The error described above could’ve been caught before attempting to create the stack, as it’s described as a ValidationError. If we take a step back and look at aws cloudformation help again you’ll find the validate-template subcommand, which can be used prior to attempting to create a stack to assist in debugging, if desired.

aws cloudformation validate-template help reveals that it similarly requires a --template-body, but not a --stack-name, to be specified, so executing the following would give the same output as above:

aws cloudformation validate-template \
  --template-body '{}'

The difference between the commands becomes apparent when the template is successfully validated: validate-template will simply report any details discovered in that template and exit, whereas create-stack will, intuitively, continue to actually create the stack in AWS.

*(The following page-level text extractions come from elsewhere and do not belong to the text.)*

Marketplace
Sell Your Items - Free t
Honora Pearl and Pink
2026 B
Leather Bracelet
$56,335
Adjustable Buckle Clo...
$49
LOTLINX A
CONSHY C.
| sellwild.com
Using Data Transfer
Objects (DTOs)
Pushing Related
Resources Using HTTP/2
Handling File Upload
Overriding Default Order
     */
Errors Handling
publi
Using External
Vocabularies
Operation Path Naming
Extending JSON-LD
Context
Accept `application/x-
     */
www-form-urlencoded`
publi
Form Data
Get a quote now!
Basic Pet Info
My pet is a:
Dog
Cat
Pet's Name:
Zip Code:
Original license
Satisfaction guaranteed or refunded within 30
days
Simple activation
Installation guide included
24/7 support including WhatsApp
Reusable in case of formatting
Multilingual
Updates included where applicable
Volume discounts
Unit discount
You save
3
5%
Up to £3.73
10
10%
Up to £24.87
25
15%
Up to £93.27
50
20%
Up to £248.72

Moving on, let’s no longer provide the JSON directly to the command – it’s not a good idea moving forward. I’ll jump straight into Node.js here and output a basic template – go ahead and use your preferred compilation strategy instead. I’ll call the following file test-template.js:

let t = {};


Now I can run that file and execute CloudFormation commands against it:

node test-template.js > /tmp/test-template.json &amp;&amp; \
aws cloudformation validate-template \
  --template-body file:///tmp/test-template.json

If all goes well, you should yet again see the same output as above, however this time we’re working with a set of copy-pasteable commands. We can simply edit our template and paste those commands from here on.

Personal Recommendations

This may seem counter-intuitive, but if just starting out with the AWS CLI I recommend religiously avoiding copy-pasting or pressing the up button (even though I just hinted at the opposite) when repeating CLI commands. Instead, I manually type each command for the first day or so, as I find that really helps me learn its features, structure, and how to use it. It’s slower, of course, but it’ll pay off.

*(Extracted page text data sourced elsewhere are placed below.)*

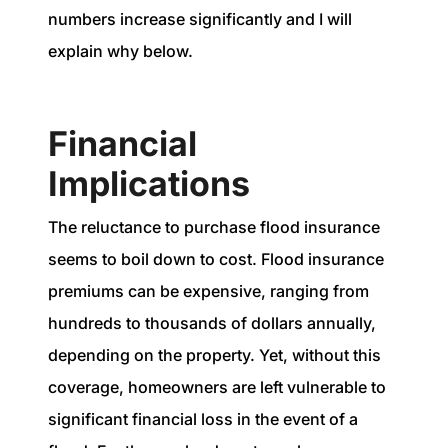
numbers increase significantly and I will
explain why below.
Financial
Implications
The reluctance to purchase flood insurance
seems to boil down to cost. Flood insurance
premiums can be expensive, ranging from
hundreds to thousands of dollars annually,
depending on the property. Yet, without this
coverage, homeowners are left vulnerable to
significant financial loss in the event of a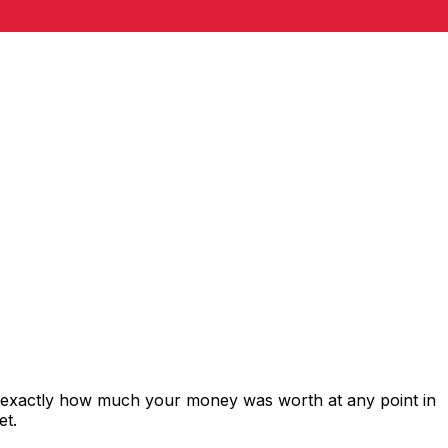
s exactly how much your money was worth at any point in
et.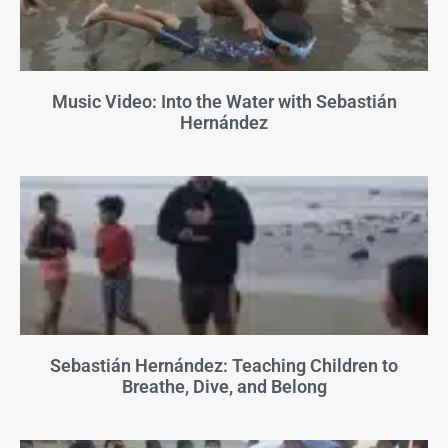
Music Video: Into the Water with Sebastián
Hernández
Sebastián Hernández: Teaching Children to
Breathe, Dive, and Belong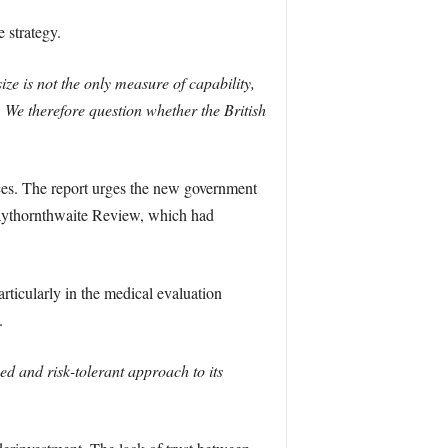
 strategy.
ize is not the only measure of capability,
 We therefore question whether the British
ces. The report urges the new government
Haythornthwaite Review, which had
ticularly in the medical evaluation
.
d and risk-tolerant approach to its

I output the compiled JSON to a non-obvious location: /tmp/test-template.json. I did that because I don’t actually care about that file -except for when executing the aws cloudformation commands following its compilation. It’s the .js file that I want to commit to version control and work with in general. I consider the /tmp directory as a place that I can dump things without worrying about – it’ll be cleared eventually, so I can just set and forget. Feel free to take this practice onboard or leave it behind as you wish. It’s but a matter of preference. If you do use it, however, just be careful not to write to a location that may be used by some other process – try and pick a unique name.

I’m also using && between the chained commands as if one fails there’s no use in trying to execute those which follow it.

When you find the set of commands you’re happy with, it’s worth adding them as a comment somewhere in your template file, in whatever way works with your compiler:

/* Use me like this:

node test-template.js > /tmp/test-template.json &amp;&amp; \
aws cloudformation validate-template \
  --template-body file:///tmp/test-template.json

let t = {};


Now even if you return to this template half a year after having last touched it, you’ll still know how you went about using it. Keep this up to date and you’ll have a self-contained, instructional, maintainable CloudFormation template – now you’re in business!